§ **Task details**
Scan the entries below for the word "your", then copy each line that holds it.

○ ○ ○ ○

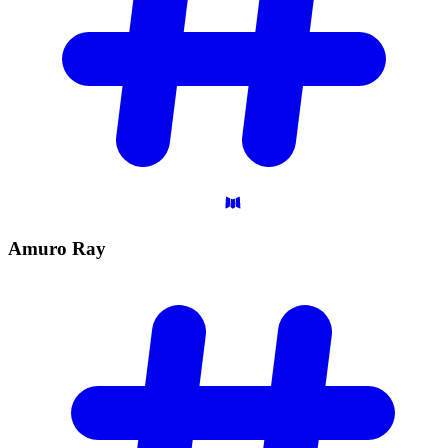
Amuro
Ray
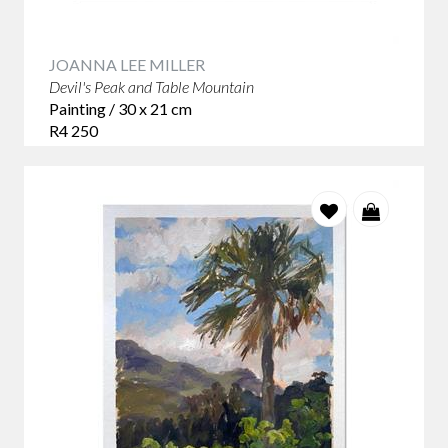
JOANNA LEE MILLER
Devil's Peak and Table Mountain
Painting / 30 x 21 cm
R4 250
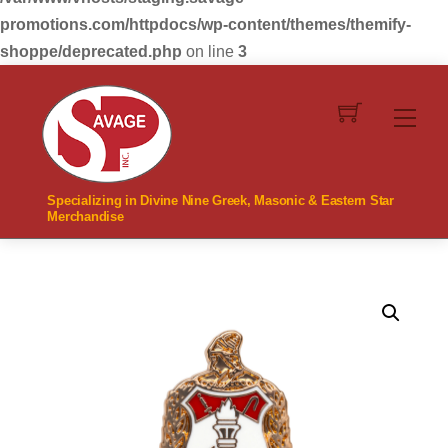
promotions.com/httpdocs/wp-content/themes/themify-
shoppe/deprecated.php
on line
3
Skip
to
Men
content
Specializing in Divine Nine Greek, Masonic & Eastern Star
Merchandise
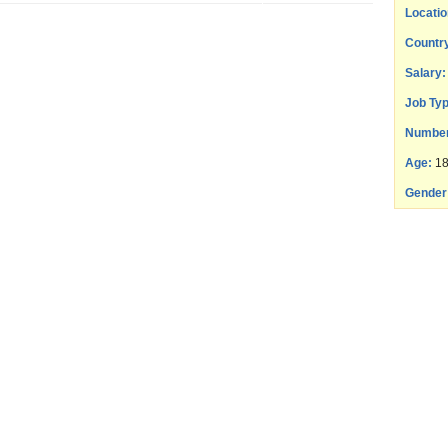
Locatio
Countr
Salary:
Job Typ
Number
Age:
18
Gender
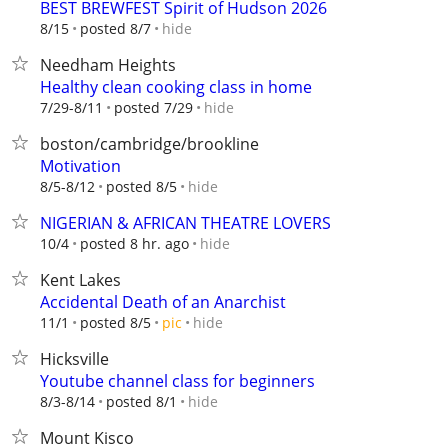
BEST BREWFEST Spirit of Hudson 2026
hide
8/15
posted 8/7
Needham Heights
Healthy clean cooking class in home
hide
7/29-8/11
posted 7/29
boston/cambridge/brookline
Motivation
hide
8/5-8/12
posted 8/5
NIGERIAN & AFRICAN THEATRE LOVERS
hide
10/4
posted 8 hr. ago
Kent Lakes
Accidental Death of an Anarchist
hide
11/1
posted 8/5
pic
Hicksville
Youtube channel class for beginners
hide
8/3-8/14
posted 8/1
Mount Kisco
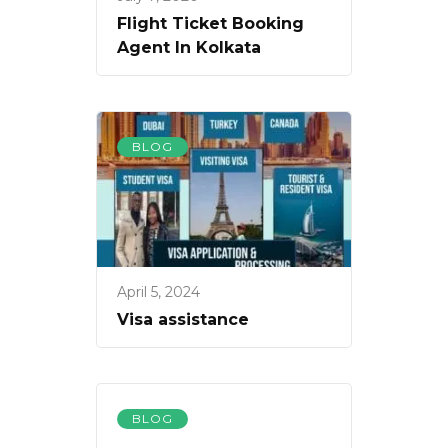
Flight Ticket Booking
Agent In Kolkata
BLOG
April 5, 2024
Visa assistance
BLOG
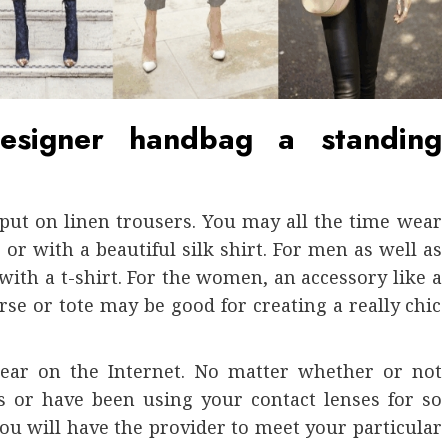
signer handbag a standing
put on linen trousers. You may all the time wear
r with a beautiful silk shirt. For men as well as
with a t-shirt. For the women, an accessory like a
rse or tote may be good for creating a really chic
 gear on the Internet. No matter whether or not
s or have been using your contact lenses for so
ou will have the provider to meet your particular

○ ○ ○ ○

§ **Problem solution**
s or have been using your contact lenses for so
ou will have the provider to meet your particular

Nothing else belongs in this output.